The task
The response has to reproduce all entries exactly while excluding their pictures.

Stored data
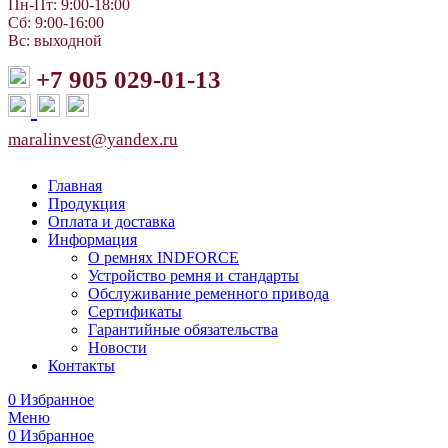
Пн-Пт: 9:00-18:00
Сб: 9:00-16:00
Вс: выходной
+7 905 029-01-13
maralinvest@yandex.ru
Главная
Продукция
Оплата и доставка
Информация
О ремнях INDFORCE
Устройство ремня и стандарты
Обслуживание ременного привода
Сертификаты
Гарантийные обязательства
Новости
Контакты
0
Избранное
Меню
0
Избранное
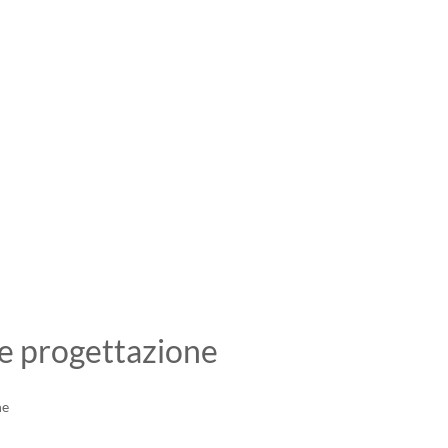
e progettazione
ne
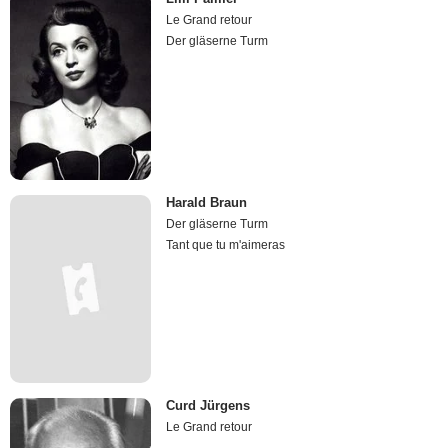
Le Grand retour
Der gläserne Turm
Harald Braun
Der gläserne Turm
Tant que tu m'aimeras
Curd Jürgens
Le Grand retour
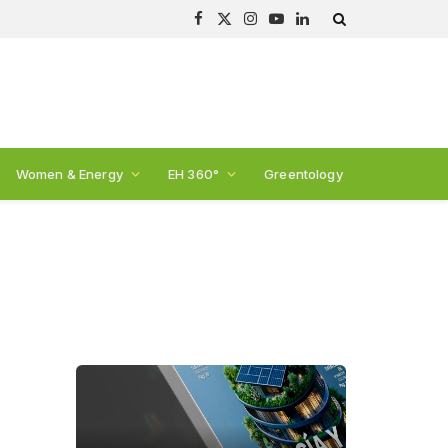
Facebook
X
Instagram
YouTube
LinkedIn
(Twitter)
Women & Energy
EH 360°
Greentology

Written answer
Пн-Пт: 9:00-18:00
Сб: 9:00-16:00
Вс: выходной
+7 905 029-01-13
maralinvest@yandex.ru
Главная
Продукция
Оплата и доставка
Информация
О ремнях INDFORCE
Устройство ремня и стандарты
Обслуживание ременного привода
Сертификаты
Гарантийные обязательства
Новости
Контакты
0
Избранное
Меню
0
Избранное
e progettazione
ne
Le Grand retour
Der gläserne Turm
Harald Braun
Der gläserne Turm
Tant que tu m'aimeras
Curd Jürgens
Le Grand retour
Facebook
X
Instagram
YouTube
LinkedIn
(Twitter)
Women & Energy
EH 360°
Greentology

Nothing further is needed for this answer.